_Your goal_:
Print out all of the records exactly; no picture belongs in the result.

_Source information_:
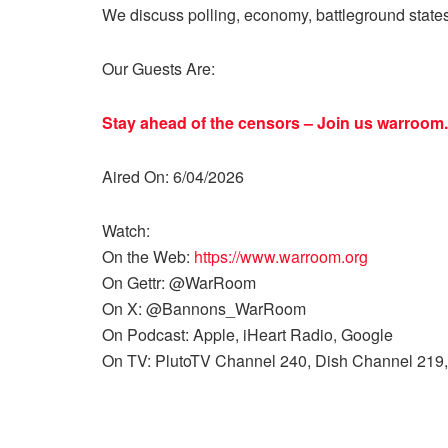
We discuss polling, economy, battleground state
Our Guests Are:
Stay ahead of the censors – Join us
warroom.
Aired On: 6/04/2026
Watch:
On the Web:
https://www.warroom.org
On Gettr: @WarRoom
On X: @Bannons_WarRoom
On Podcast: Apple, iHeart Radio, Google
On TV: PlutoTV Channel 240, Dish Channel 219,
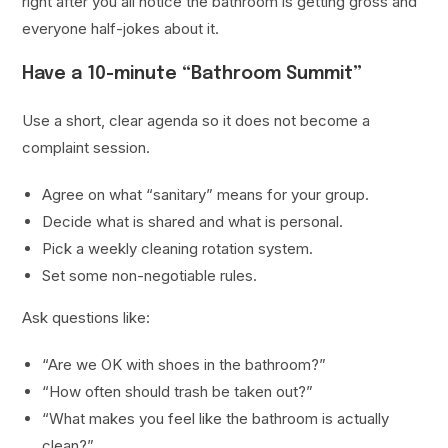
right after you all notice the bathroom is getting gross and
everyone half-jokes about it.
Have a 10-minute “Bathroom Summit”
Use a short, clear agenda so it does not become a
complaint session.
Agree on what “sanitary” means for your group.
Decide what is shared and what is personal.
Pick a weekly cleaning rotation system.
Set some non-negotiable rules.
Ask questions like:
“Are we OK with shoes in the bathroom?”
“How often should trash be taken out?”
“What makes you feel like the bathroom is actually
clean?”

_Answer below_:
We discuss polling, economy, battleground state
Our Guests Are:
Stay ahead of the censors – Join us
warroom.
Aired On: 6/04/2026
Watch:
On the Web:
https://www.warroom.org
On Gettr: @WarRoom
On X: @Bannons_WarRoom
On Podcast: Apple, iHeart Radio, Google
On TV: PlutoTV Channel 240, Dish Channel 219,
right after you all notice the bathroom is getting gross and
everyone half-jokes about it.
Have a 10-minute “Bathroom Summit”
Use a short, clear agenda so it does not become a
complaint session.
Agree on what “sanitary” means for your group.
Decide what is shared and what is personal.
Pick a weekly cleaning rotation system.
Set some non-negotiable rules.
Ask questions like:
“Are we OK with shoes in the bathroom?”
“How often should trash be taken out?”
“What makes you feel like the bathroom is actually
clean?”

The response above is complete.